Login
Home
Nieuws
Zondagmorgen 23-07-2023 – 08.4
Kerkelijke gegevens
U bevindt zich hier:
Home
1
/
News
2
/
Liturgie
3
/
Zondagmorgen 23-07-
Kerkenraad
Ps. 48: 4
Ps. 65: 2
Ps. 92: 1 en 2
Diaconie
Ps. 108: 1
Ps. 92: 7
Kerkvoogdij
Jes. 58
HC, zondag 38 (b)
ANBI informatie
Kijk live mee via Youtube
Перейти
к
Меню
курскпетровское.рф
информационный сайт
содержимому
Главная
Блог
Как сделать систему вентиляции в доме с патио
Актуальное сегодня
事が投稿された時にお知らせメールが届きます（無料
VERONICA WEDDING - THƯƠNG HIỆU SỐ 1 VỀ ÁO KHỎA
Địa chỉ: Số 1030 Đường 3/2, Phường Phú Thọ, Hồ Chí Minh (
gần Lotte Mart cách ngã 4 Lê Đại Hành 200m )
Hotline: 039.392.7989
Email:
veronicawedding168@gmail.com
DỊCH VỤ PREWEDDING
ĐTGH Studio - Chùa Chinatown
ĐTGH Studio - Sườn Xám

* * *

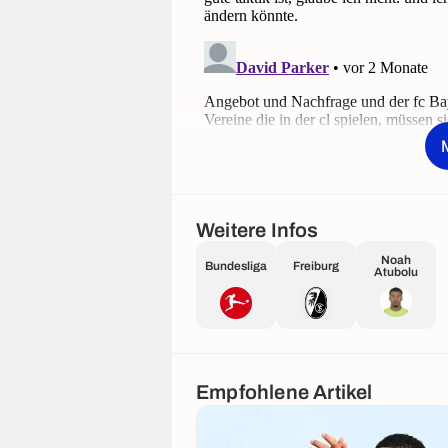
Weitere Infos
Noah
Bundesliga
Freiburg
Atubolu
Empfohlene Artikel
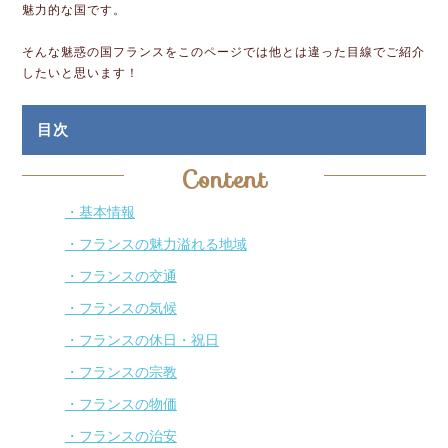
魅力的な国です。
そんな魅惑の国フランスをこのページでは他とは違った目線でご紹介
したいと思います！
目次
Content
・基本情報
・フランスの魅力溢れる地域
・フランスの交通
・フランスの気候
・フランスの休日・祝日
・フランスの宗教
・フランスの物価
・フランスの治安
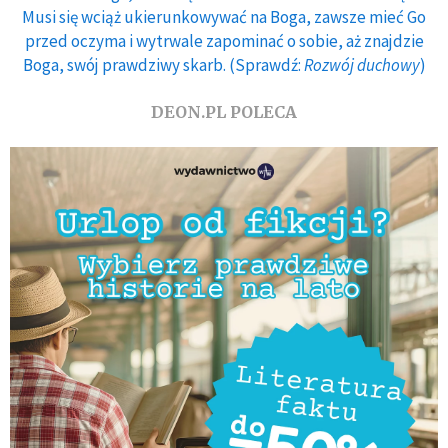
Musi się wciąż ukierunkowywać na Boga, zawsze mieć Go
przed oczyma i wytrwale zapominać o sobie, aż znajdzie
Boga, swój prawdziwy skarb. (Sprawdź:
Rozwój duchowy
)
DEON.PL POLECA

...

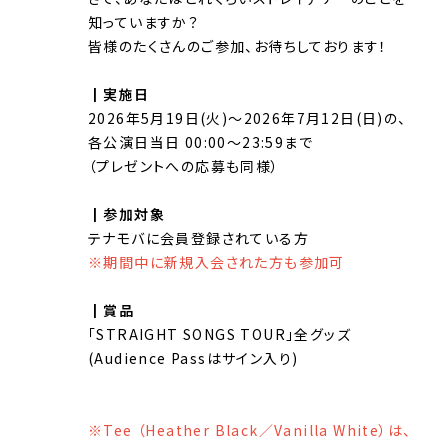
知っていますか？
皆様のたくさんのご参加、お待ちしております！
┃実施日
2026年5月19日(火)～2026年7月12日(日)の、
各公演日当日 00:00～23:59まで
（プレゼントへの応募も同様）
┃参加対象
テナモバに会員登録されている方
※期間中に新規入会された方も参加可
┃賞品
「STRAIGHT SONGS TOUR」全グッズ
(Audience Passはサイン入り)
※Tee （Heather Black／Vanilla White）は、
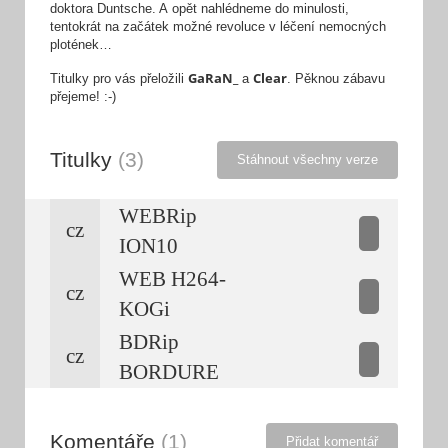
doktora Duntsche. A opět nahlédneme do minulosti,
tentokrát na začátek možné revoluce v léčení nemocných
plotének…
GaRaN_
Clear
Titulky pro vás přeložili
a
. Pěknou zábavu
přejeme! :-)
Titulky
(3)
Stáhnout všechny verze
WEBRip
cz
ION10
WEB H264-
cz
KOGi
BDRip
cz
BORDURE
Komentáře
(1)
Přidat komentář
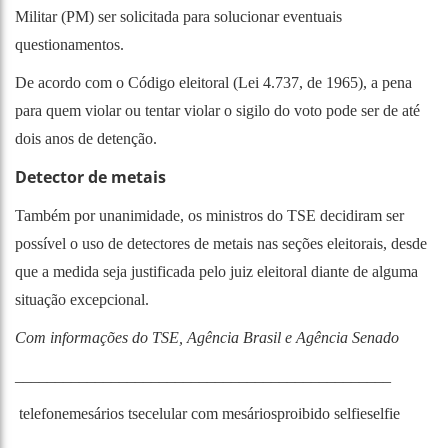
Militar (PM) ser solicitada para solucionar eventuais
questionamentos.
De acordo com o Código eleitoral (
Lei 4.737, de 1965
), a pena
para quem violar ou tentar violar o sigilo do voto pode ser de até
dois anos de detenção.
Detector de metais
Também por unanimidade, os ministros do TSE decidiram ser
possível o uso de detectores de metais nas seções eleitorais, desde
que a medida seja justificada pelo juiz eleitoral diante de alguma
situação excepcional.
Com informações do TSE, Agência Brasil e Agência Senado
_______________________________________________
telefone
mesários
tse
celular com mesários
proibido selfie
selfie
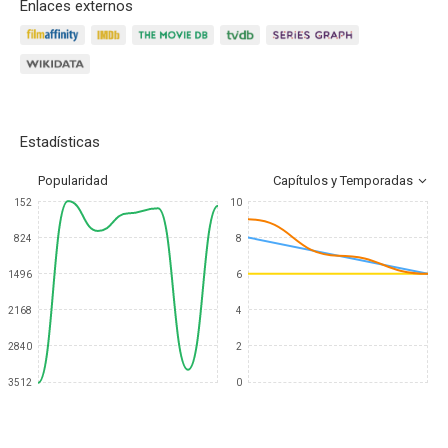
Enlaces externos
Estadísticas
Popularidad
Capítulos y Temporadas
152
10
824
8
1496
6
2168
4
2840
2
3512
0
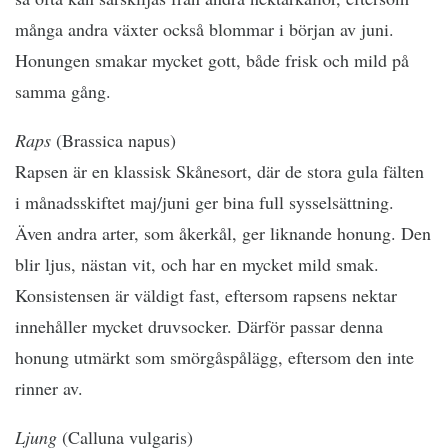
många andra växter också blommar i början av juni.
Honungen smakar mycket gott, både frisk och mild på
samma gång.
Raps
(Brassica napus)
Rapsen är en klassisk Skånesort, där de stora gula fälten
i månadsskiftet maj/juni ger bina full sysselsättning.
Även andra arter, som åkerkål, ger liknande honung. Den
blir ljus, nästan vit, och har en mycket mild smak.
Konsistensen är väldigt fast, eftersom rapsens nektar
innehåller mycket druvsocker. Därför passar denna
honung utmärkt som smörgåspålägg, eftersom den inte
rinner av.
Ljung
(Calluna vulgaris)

### Task brief
Lines holding the word "andra" are the answer; copy every one from the records above.

### Answer below
många andra växter också blommar i början av juni.
Även andra arter, som åkerkål, ger liknande honung. Den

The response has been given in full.